G-CSF is a drug approved for use in persons preparing to become bone marrow donors because it promotes the proliferation of stem cells within the bone marrow. Some research indicates that in the brain G-CSF could stimulate progenitor cells that would develop into neurons. Progenitor cells can develop to replace specific types of cells lost to natural turnover or injury, although they are more restricted in their development and capabilities than stem cells. Clinical trials are currently underway to test the use of G-CSF in treating stroke and heart attack.

Progesterone is very neuroprotective. If you give male mice progesterone following a stroke injury, they do better than their counterparts who did not receive progesterone, according to Murphy. Research is underway to understand if it’s progesterone itself, or a product of progesterone metabolism, or some combination of those two that is beneficial.  A clinical trial in the U.S. is currently testing the use of progesterone to treat persons with brain injuries.

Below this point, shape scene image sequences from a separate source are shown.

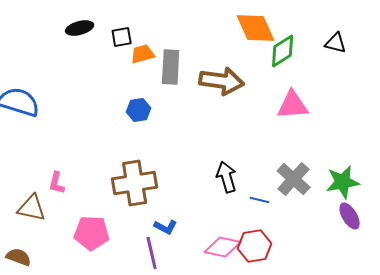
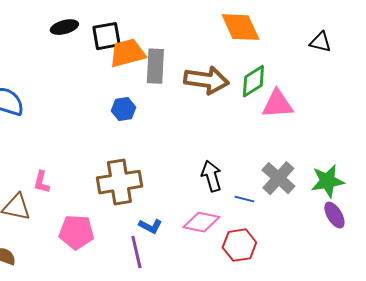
black square: (122, 37) -> (106, 36), size x1.4
green diamond: (283, 51) -> (253, 81), moved
orange trapezoid: (143, 54) -> (127, 53), size x1.5
pink diamond: (223, 247) -> (201, 222), moved

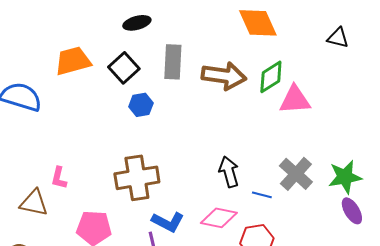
black ellipse: (64, 27) -> (137, 23), moved
black square: (106, 36) -> (124, 68), moved, turned -32
orange trapezoid: (127, 53) -> (73, 61), moved
blue L-shape: (150, 226) -> (168, 222), size x1.4

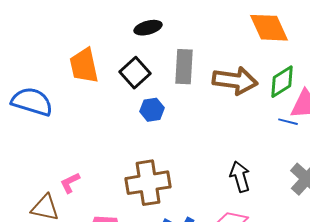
orange trapezoid: (73, 61) -> (84, 66), turned -87
pink L-shape: (59, 178) -> (70, 183), turned 50
blue line: (262, 195) -> (288, 122), moved

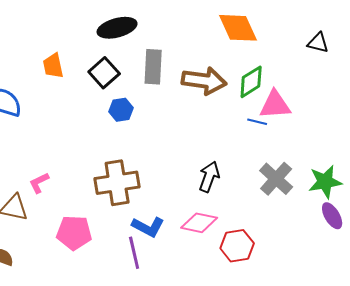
black ellipse: (148, 28) -> (117, 28), size x1.4
orange trapezoid: (84, 66) -> (53, 66), size x0.7
black arrow: (240, 177) -> (209, 177), turned 36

HDAC inhibitors, a new category of drug, are now being used in treating certain cancers. These compounds appear to cause cell death in undifferentiated cells that are rapidly dividing, such as cancers, but also protect cells that are already differentiated. They also appear to promote the differentiation of progenitor cells in the brain to become neurons.

Clinical trials of these drugs are all focused on adults, as is much of stroke research. However, the amount of pediatric stroke research is growing, according to Weinstein. In addition, progress in stroke therapies for adults will also benefit infants and children.

“There’s a large overlap between the molecular targets in managing stroke in adults and in children,” he said.